Apollo’s Angels, part II

Moving right on…

From chapter 3: The French Revolution in Ballet
You would think that with the whole world changing between the years 1789 and 1830, nothing would remain permanent. But Pierre Gardel would prove you wrong. “…born in 1758 and raised at the Opera, he became a prominent dancer, learned to make ballets at his brother’s side, and took over the position as lead ballet master in 1787, when Maximilien [his brother] died. Artistically, Pierre remained deeply loyal to the ancien régime: tall, thin, and elegantly proportioned, he had (as Bournonville later put it) a “cold and ostensibly phlegmatic” appearance and the “rigid training” of a danseur noble. His dancing was restrained and formal, but Gardel also suffered from a weak constitution, which gave his movements a noble style as a whole. […] Like the diplomat Talleyrand, Gardel slid with apparent ease from the king’s employ to the radical Revolution, rose to glittering prominence under Napoleon, and even maintained his hold during the restoration of the Bourbons. He did not finally retire until 1829, and then only reluctantly.” p. 107, 108
“In the aftermath of the Revolution the Opera’s director, Bonet de Treiches, wrote a pointed memo insisting that a new dance notation must be invented immediately. Without notation, he said, ballet would never sustain its position as a high art.
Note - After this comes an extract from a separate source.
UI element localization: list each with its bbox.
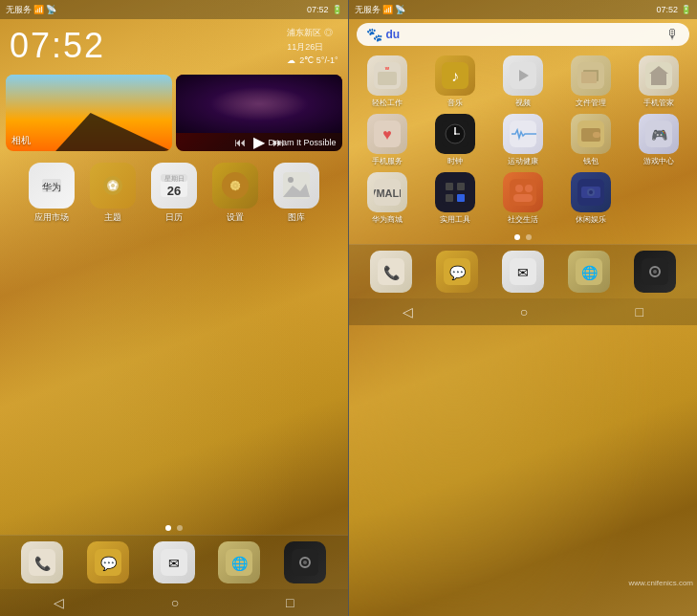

Despréaux made an attempt around 1815, but the result (never published) was a collection of overly complicated diagrams and iterations indicative of the unsettled state of dance.” p. 125, 126

From chapter 4: Romantic Illusion and the Rise of the Ballerina
Ballet was now well in the hands of the bourgeoisie, which meant that this art, born of aristocratic background, now had to work to earn its crust, like everyone else. “Finally, Véron recruited Auguste Levasseur (and paid him splendidly) to form and lead what became known as “the claque.” This was a group of professional clappers hired to guide public opinion. Levasseur consulted closely with Véron, attended rehearsals, and studied the score for a given production – but he also took bribes from artists and their supporters. On the night of a performance, he marked himself by sporting brightly colored clothing and strategically places his men throughout the audience (Véron and the artists provided the tickets, gratuit). Levasseur carried a cane, which he tapped at the appropriate moment, unleashing a round of applause, bravos, and stomping by his men designed to carry the public in its enthusiasm. This was not resented; to the contrary, Véron’s claim that the claque was a moderating force that “put an end to all quarrels” and stopped “unjust coalitions” of fans from disrupting performances appears to have been widely accepted.” p. 145
I will say that reading this passage I was initially outraged, but by the last two sentences I couldn’t but shift my sympathies heavily towards Véron’s point of view.
The whole chapter is jam-packed with typically romantic stories involving Gautier, Chateaubriand, Benjamin Constant, Madame de Stäel, Juliette Récamier, and Marie Taglioni, the great dancer of the era. One such story is summed up in the following sentence. “Eugène Desmares was a perfect stranger when he first defended Taglioni’s honor in a duel, after which the two became constant companions and lovers.” p. 163

From chapter 5: Scandinavian Orthodoxy: The Danish Style
It seems odd to me (although what do I know about these things) that it was in Denmark that classical ballet was preserved when Western Europe was going through turmoil after the 1848 revolution. But Homans shows how the  Danes not only preserved ballet at the time, but were a key component that moved ballet to Russia later in the century. This becomes important later on. This whole chapter really belongs to the Bournonvilles, Antoine (1760-1843) and August (1805-1879).
For our purposes here, she also talks about Hans Christian Andersen. “Rather like Chateaubriand, although with less high drama and more charm, Andersen imagined women as sylph-like figures, unattainable and alluring. He usually fell in love desperately and from a distance – sometimes with dancers […] but it was the singer Jenny Lind, the “Swedish Nightingale,” who really won his heart. […] But Andersen never married or settled down; he lived a restless bohemian life, with standing dinner invitations to the homes of loyal friends (one for each night of the week) and long bouts of travel.” p. 185

to be continued…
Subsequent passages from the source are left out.